Opinion / Mines d’or au Burkina : Vers une exploitation rentable et responsable ou nouveau risque de rente extractive ?

Le 23 octobre 2025, le gouvernement burkinabè a ratifié un prêt de 30 milliards FCFA (53,1 millions de dollars) accordé par la Banque Ouest-Africaine de Développement (BOAD) pour « renforcer les capacités opérationnelles » des mines de Boungou et Wahgnion. Le coût total du projet est estimé à 33,21 milliards FCFA, la contrepartie nationale étant de 3,21 milliards FCFA.

 

Un financement qui change-t-il le modèle d’exploitation ?

 

Sur le papier, oui. Le projet cible quatre volets opérationnels : achat d’équipements modernes (foration, extraction, transport, production), sécurisation et assèchement des fosses à Boungou, rehaussement du parc à résidus et raccordement électrique, ainsi que la construction d’une phase 1 d’un parc à résidus de 2,4 millions de tonnes et d’une ligne électrique de 76 km pour Wahgnion. Ces investissements peuvent améliorer le rendement et la sécurité technique des sites.

 

Mais la modernisation des moyens techniques ne suffit pas à elle seule à renverser un modèle extractif classique. Trois éléments clés détermineront si ce financement mutera en création de valeur locale ou reste une simple pompe à production pour revenus d’État :

1.   Clauses d’intégration locale : pour transformer le modèle, le contrat doit prévoir des obligations claires — pourcentages d’achats locaux, quotas d’embauche locale et programmes de formation.

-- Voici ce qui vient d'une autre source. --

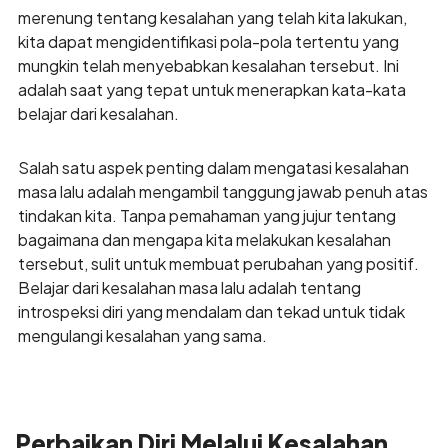
merenung tentang kesalahan yang telah kita lakukan,
kita dapat mengidentifikasi pola-pola tertentu yang
mungkin telah menyebabkan kesalahan tersebut. Ini
adalah saat yang tepat untuk menerapkan kata-kata
belajar dari kesalahan.
Salah satu aspek penting dalam mengatasi kesalahan
masa lalu adalah mengambil tanggung jawab penuh atas
tindakan kita. Tanpa pemahaman yang jujur tentang
bagaimana dan mengapa kita melakukan kesalahan
tersebut, sulit untuk membuat perubahan yang positif.
Belajar dari kesalahan masa lalu adalah tentang
introspeksi diri yang mendalam dan tekad untuk tidak
mengulangi kesalahan yang sama.
Perbaikan Diri Melalui Kesalahan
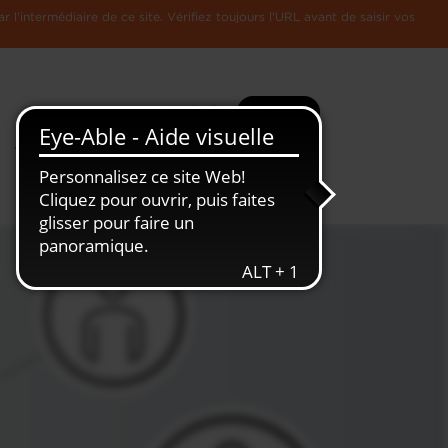
l'intermédiaire de ce site. Vérifiez toujours l'URL avant de saisir vos
Recherche
Plus
Toute
L'Economie
l'information
Luxembourgeoise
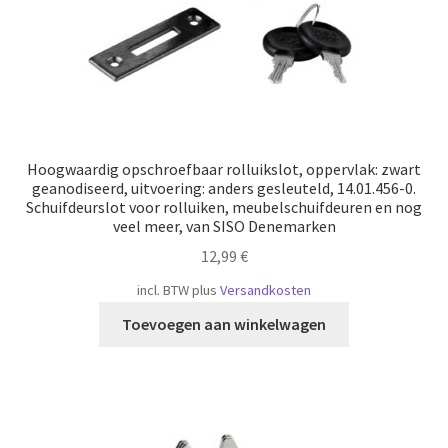
Hoogwaardig opschroefbaar rolluikslot, oppervlak: zwart
geanodiseerd, uitvoering: anders gesleuteld, 14.01.456-0.
Schuifdeurslot voor rolluiken, meubelschuifdeuren en nog
veel meer, van SISO Denemarken
12,99
€
incl. BTW
plus
Versandkosten
Toevoegen aan winkelwagen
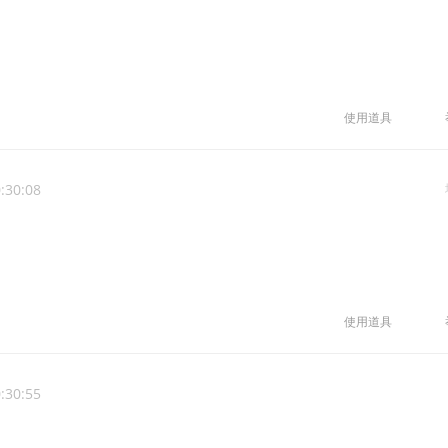
使用道具
:30:08
使用道具
:30:55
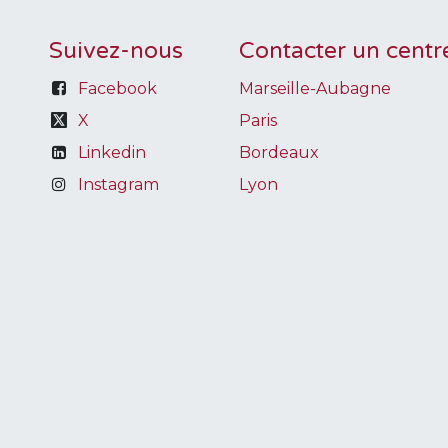
Suivez-nous
Contacter un centr
Facebook
Marseille-Aubagne
X
Paris
Linkedin
Bordeaux
Instagram
Lyon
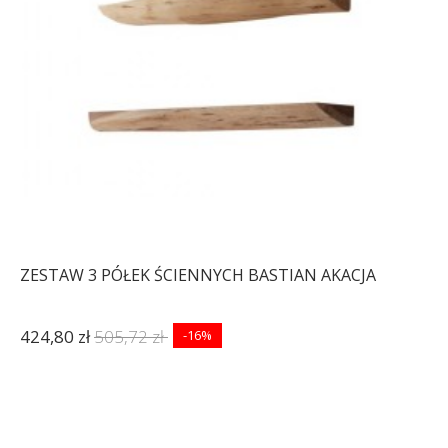
ZESTAW 3 PÓŁEK ŚCIENNYCH BASTIAN AKACJA
424,80 zł
505,72 zł
-16%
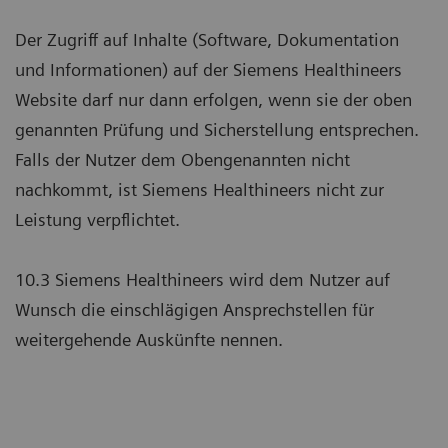
Der Zugriff auf Inhalte (Software, Dokumentation
und Informationen) auf der Siemens Healthineers
Website darf nur dann erfolgen, wenn sie der oben
genannten Prüfung und Sicherstellung entsprechen.
Falls der Nutzer dem Obengenannten nicht
nachkommt, ist Siemens Healthineers nicht zur
Leistung verpflichtet.
10.3 Siemens Healthineers wird dem Nutzer auf
Wunsch die einschlägigen Ansprechstellen für
weitergehende Auskünfte nennen.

2.   Transferts technologiques : acquisition d’équipements + plan de formation conduisent à des emplois qualifiés durables.

3.   Partage des revenus : mécanismes transparents pour canaliser une partie des recettes vers le développement local (infrastructures, santé, éducation).

 

À ce stade, ni la BOAD ni le Gouvernement n’ont rendu publics les détails contractuels (taux, maturité, conditions de remboursement, ou clauses sociales et environnementales). Sans ces éléments, la modernisation reste incomplète sur le plan sociétal et économique.

 

Effet attendu sur l’économie locale et nationale

 

Les gains potentiels sont concrets : hausse de la productivité, amélioration de la récupération d’or, recettes fiscales accrues et infrastructures (électricité) pouvant bénéficier aux populations riveraines. Si la ligne électrique et les travaux sont mis en place, on peut voir un effet d’entraînement : meilleures routes, approvisionnement électrique, et opportunités pour PME locales (maintenance, logistique, services).

 

Mais attention : ces effets positifs sont conditionnels. Les questions à trancher sont notamment :

  • Combien d’emplois permanents seront créés ? Combien de formation locale ?
  • Quelle part des marchés (fournitures, maintenance) ira aux PME burkinabè ?
  • Les recettes supplémentaires seront-elles affectées à des projets publics locaux mesurables ?

 

Sans réponses publiques à ces questions, le bénéfice macroéconomique reste hypothétique.

 

Garanties pour que collectivités et environnement ne soient pas les perdants

 

La mention d’un parc à résidus et des opérations d’assèchement est positive — mais la promesse vaut si elle repose sur une ESIA (Évaluation d’Impact Environnemental et Social) robuste, publique et suivie. Autrement dit : décisions techniques + obligations contractuelles + contrôle citoyen. Points essentiels :

  • Publication et contrôle de l’ESIA : mesurer les risques sur nappes phréatiques, biodiversité et terres agricoles.
  • Comités locaux de suivi : impliquer collectivités, ONG et autorités indépendantes pour suivre l’application des mesures d’atténuation.
  • Fonds de développement local : mécanisme budgétaire dédié et transparent alimenté par une fraction des recettes minières pour compenser impacts et financer infrastructures.

 

Les précédents montrent qu’un parc à résidus mal géré devient une source durable de pollution et de conflit. Le Burkina a déjà traversé des épisodes où la gouvernance minière a été mise à l’épreuve : nationalisations, réformes du code minier et tensions avec investisseurs étrangers montrent que le cadre institutionnel évolue fortement. Il faut donc des garanties contractuelles explicites et des moyens de contrôle indépendants.

 

Rôle des entreprises locales et des PME

 

La modernisation offre une fenêtre d’opportunité pour les entreprises locales, à condition qu’elles soient intégrées dès la conception du projet. Les leviers pratiques :

  • Clauses d’achats locaux dans les marchés publics pour équipements non spécialisés et services (restauration, transport, sécurité non armée).
  • Pépinières de sous-traitants : programmes de montée en compétence subventionnés (maintenance mécanique, électrique, logistique).
  • Accès au crédit : faciliter les garanties et lignes de crédit (banques locales, microfinance) pour que les PME puissent répondre aux marchés miniers.

 

Sans politique industrielle minière volontariste, la chaîne de valeur restera capturée par fournisseurs étrangers ou grandes firmes internationales, limitant les retombées locales.

 

Risques majeurs à surveiller

 

1.   Transparence financière : absence de détails publics sur le prêt (taux, maturité, conditions) crée un risque budgétaire. Les contrats doivent être rendus publics ou au moins soumis à une revue parlementaire.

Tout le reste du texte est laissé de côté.